FREDERICTON (GNB) – La déclaration suivante a été émise, aujourd’hui, par le directeur des poursuites publiques, Pierre Roussel, Cabinet du procureur général :

Les événements qui se sont déroulés le 10 août 2018 ont été tragiques. Deux civils innocents et deux agents de la paix membres de la Force policière de Fredericton furent assassinés. Pour donner suite à ces événements, Matthew Raymond a été jugé par un jury composé de ses pairs afin de déterminer sa culpabilité. Matthew Raymond ayant admis être celui qui a tiré avec une arme à feu sur les quatre victimes, la seule question qui se posait lors de son procès était de savoir si au moment des gestes posés, il était non criminellement responsable pour cause de troubles mentaux qui l’auraient rendu soit incapable de juger de la nature et de la qualité de ses actes ou de savoir que ses actes étaient mauvais.

Comme la Cour Suprême du Canada l’a confirmé, la défense de non responsabilité criminelle en raison de troubles mentaux est d’une importance fondamentale dans le système de justice canadien :

La défense de non-responsabilité criminelle pour cause de troubles mentaux, que le Parlement canadien a codifiée à l’art. 16 C. cr., répond à des préoccupations fort légitimes dans une société démocratique. Lorsqu’il repose sur une application adéquate des principes qui régissent cette défense, un verdict de non-responsabilité criminelle pour cause de troubles mentaux protège l’intégrité du système de justice pénale de notre pays et l’intérêt collectif au respect de ses principes fondamentaux. Le rappel des principes fondamentaux de droit pénal qui sous-tendent la défense de troubles mentaux confirme l’importance de cette dernière en droit criminel canadien.

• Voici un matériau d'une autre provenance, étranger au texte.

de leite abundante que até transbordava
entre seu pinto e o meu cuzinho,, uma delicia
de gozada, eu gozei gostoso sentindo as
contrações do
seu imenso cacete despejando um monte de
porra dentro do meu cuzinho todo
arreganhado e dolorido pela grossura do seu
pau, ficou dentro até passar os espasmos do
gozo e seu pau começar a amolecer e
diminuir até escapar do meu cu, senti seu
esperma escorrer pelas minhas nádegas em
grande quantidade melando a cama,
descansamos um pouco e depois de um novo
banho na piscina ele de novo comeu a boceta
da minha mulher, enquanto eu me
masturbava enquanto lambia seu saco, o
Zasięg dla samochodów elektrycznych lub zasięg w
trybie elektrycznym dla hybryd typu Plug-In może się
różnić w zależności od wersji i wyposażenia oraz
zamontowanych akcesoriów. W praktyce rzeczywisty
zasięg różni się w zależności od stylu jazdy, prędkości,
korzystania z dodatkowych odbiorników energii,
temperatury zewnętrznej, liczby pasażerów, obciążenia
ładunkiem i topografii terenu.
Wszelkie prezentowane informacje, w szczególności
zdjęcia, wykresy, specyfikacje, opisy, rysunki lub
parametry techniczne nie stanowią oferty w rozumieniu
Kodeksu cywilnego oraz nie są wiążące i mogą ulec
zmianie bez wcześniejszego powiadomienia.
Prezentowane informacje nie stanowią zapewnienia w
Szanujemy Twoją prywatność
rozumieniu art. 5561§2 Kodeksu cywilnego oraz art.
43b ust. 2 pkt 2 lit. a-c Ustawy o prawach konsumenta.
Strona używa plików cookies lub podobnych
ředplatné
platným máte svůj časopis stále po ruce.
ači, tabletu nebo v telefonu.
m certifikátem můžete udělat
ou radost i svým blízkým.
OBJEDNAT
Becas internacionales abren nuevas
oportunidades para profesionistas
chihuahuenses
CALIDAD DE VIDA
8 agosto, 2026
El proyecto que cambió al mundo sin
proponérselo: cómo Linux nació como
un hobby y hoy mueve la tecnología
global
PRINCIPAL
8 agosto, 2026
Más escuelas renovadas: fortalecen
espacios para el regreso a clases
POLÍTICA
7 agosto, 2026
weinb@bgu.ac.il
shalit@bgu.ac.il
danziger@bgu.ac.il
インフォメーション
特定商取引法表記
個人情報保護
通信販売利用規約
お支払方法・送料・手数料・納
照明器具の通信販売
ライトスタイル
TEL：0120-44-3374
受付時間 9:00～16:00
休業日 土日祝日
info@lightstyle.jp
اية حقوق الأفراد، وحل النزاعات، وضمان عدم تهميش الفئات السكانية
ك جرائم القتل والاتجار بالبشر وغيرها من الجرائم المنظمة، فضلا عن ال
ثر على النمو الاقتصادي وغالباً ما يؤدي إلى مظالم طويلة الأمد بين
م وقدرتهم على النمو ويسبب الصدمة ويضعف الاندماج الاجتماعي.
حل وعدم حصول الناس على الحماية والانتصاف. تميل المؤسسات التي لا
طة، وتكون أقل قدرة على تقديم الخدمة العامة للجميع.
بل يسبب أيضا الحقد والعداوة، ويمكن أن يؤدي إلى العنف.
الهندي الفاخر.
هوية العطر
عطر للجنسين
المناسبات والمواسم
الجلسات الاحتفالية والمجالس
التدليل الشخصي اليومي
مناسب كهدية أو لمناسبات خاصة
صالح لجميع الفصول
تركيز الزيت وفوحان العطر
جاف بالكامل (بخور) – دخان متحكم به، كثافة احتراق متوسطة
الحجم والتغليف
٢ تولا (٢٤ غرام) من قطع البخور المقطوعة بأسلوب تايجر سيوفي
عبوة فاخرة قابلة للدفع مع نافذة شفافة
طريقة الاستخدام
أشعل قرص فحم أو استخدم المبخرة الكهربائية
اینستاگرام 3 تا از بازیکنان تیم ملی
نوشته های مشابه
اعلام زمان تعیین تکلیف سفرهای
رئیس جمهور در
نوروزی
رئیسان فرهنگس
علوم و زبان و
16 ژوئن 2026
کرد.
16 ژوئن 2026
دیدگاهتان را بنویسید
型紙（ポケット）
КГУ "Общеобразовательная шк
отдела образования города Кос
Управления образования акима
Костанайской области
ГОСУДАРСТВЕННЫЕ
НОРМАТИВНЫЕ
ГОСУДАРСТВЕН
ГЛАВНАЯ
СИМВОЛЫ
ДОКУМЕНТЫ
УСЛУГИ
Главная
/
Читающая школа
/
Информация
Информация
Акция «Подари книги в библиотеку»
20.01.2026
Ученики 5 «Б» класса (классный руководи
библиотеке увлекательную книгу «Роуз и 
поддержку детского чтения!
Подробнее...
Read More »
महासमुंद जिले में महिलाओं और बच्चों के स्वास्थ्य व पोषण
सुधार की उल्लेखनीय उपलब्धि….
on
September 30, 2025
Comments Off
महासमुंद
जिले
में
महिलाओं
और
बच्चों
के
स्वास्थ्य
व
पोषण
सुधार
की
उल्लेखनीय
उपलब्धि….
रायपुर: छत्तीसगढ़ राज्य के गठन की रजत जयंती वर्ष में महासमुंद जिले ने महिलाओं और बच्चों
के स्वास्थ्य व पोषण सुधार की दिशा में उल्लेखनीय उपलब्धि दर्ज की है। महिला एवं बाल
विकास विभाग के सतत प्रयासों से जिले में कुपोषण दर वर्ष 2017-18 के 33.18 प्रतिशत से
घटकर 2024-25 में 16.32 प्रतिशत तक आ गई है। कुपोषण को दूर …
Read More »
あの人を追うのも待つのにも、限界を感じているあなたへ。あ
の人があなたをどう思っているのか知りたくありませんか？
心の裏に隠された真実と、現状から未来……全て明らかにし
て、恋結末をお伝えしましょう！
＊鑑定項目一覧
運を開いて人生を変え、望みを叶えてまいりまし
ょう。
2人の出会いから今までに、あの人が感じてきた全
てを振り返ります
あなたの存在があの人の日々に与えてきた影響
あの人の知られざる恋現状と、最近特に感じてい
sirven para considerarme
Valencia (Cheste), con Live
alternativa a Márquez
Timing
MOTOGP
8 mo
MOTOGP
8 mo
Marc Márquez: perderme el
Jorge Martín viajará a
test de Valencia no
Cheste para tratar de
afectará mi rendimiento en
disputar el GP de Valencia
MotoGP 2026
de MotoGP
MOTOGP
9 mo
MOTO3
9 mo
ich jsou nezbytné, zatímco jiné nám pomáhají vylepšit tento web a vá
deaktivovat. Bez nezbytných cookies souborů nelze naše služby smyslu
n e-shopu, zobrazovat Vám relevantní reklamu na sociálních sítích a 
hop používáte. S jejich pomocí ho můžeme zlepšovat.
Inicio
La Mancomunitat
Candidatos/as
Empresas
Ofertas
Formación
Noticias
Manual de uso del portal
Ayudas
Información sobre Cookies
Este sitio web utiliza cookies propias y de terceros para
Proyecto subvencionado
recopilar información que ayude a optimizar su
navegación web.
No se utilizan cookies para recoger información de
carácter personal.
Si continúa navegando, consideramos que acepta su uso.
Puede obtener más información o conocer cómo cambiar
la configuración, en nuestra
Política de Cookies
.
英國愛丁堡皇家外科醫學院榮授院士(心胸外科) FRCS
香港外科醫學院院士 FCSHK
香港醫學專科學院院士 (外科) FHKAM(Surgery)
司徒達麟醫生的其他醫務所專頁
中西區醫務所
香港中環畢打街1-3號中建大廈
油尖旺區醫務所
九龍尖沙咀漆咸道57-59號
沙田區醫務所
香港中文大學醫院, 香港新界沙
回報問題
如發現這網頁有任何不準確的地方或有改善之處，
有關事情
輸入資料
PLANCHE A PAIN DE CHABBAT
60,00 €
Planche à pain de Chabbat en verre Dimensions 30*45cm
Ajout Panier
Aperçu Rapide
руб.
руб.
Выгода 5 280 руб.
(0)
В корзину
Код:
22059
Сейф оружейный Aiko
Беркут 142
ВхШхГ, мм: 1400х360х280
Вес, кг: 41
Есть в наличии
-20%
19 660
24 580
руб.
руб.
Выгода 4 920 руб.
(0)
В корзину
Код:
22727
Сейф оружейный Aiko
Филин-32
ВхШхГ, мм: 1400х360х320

R. c. Bouchard-Lebrun 2011 CSC 58

Lors de son procès, M. Raymond avait le fardeau de convaincre un jury composé de ses pairs qu’il était criminellement non responsable dû au fait que ses délires l’empêchaient de comprendre la nature de ses gestes et qu’ils étaient mauvais. M. Raymond a déposé de la preuve directe ainsi que circonstancielle, de même que de la preuve d’expert supportant son affirmation qu’il était criminellement non responsable. Tenant compte du verdict auquel en est arrivé le jury, il est clair que celui-ci s’est rendu, en vertu de la preuve soumise, aux arguments de M. Raymond et a conclu que ce dernier n’était pas criminellement responsable.

Le Service des poursuites publiques du Nouveau-Brunswick a révisé de manière approfondie l’ensemble du déroulement du procès, et ce dans le but de déterminer si un appel devait être fait à la suite de la décision du jury. En effectuant cette révision, la Couronne a gardé à l’esprit le principe fondamental énoncé par la Cour Suprême du Canada qu’un verdict rendu par un jury ne doit pas être mis de côté à la légère. Par ailleurs, la Cour Suprême du Canada nous rappelle aussi que de placer notre confiance dans un jury ne constitue pas une forme de confiance aveugle. Il s’agit plutôt du reflet d’une confiance bien méritée, basée sur une expérience bâtie au long des siècles dans l’ensemble des tribunaux et salles d’audience dans tout le Commonwealth. Dans la présente circonstance, il n’est pas suffisant pour la Couronne d'établir une erreur de droit pouvant s’être produite lors du procès. En fait, la Couronne doit pouvoir déterminer une erreur de droit qui aurait eu un impact important par rapport au verdict rendu par le jury. Après avoir révisé le tout de manière approfondie, le Service des poursuites publiques a dû prendre une décision difficile et n’en appellera pas du verdict rendu par le jury. Une analyse du dossier nous révèle qu’il n’y a pas de perspective raisonnable de succès quant à un appel. Bien qu’il aille sans dire qu’il s’agît ici d’un événement extrêmement tragique, le Service des poursuites publiques doit néanmoins faire preuve de respect à l’endroit du verdict rendu par le jury.

Nous voulons cependant rappeler à la population qu’un verdict d’acquittement pour cause de troubles mentaux ne veut pas dire que M. Raymond a été libéré. M. Raymond est maintenant entre les mains et sous le coup de la juridiction de la Commission d’examen du Nouveau-Brunswick et continuera d’être détenu pour une période indéterminée. Et la Commission d’examen prend la protection du public extrêmement au sérieux.

Le Service des poursuites publiques tient malgré tout à exprimer de nouveau ses sincères sympathies à tous ceux et celles qui ont été lourdement affectés par les événements tragiques du 10 août 2018.